**Problem**
Because the copy must hold no pictures, return the data below with all of its words intact.

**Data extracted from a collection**
*** Block opens ***

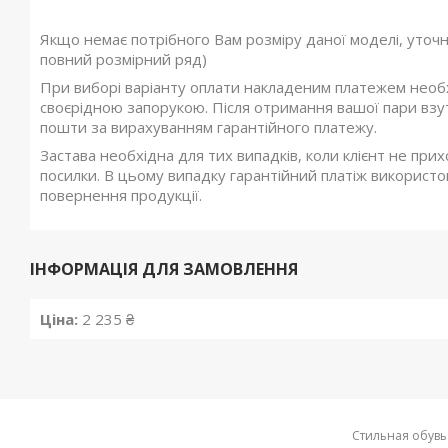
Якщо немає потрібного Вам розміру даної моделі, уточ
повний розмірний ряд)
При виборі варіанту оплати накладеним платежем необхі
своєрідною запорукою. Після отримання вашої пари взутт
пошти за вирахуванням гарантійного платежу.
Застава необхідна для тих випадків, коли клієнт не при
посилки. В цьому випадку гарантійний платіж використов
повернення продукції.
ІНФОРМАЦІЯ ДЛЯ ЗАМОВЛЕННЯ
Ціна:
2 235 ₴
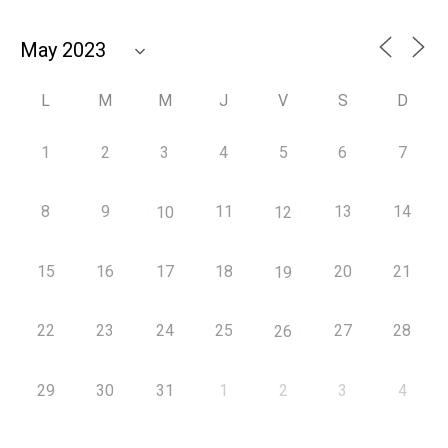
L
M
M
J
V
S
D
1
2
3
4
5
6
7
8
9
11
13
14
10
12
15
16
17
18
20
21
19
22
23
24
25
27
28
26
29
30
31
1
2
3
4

*** Block closes ***

**Solution for this task**
Якщо немає потрібного Вам розміру даної моделі, уточ
повний розмірний ряд)
При виборі варіанту оплати накладеним платежем необхі
своєрідною запорукою. Після отримання вашої пари взутт
пошти за вирахуванням гарантійного платежу.
Застава необхідна для тих випадків, коли клієнт не при
посилки. В цьому випадку гарантійний платіж використов
повернення продукції.
ІНФОРМАЦІЯ ДЛЯ ЗАМОВЛЕННЯ
Ціна:
2 235 ₴
L
M
M
J
V
S
D
1
2
3
4
5
6
7
8
9
11
13
14
10
12
15
16
17
18
20
21
19
22
23
24
25
27
28
26
29
30
31
1
2
3
4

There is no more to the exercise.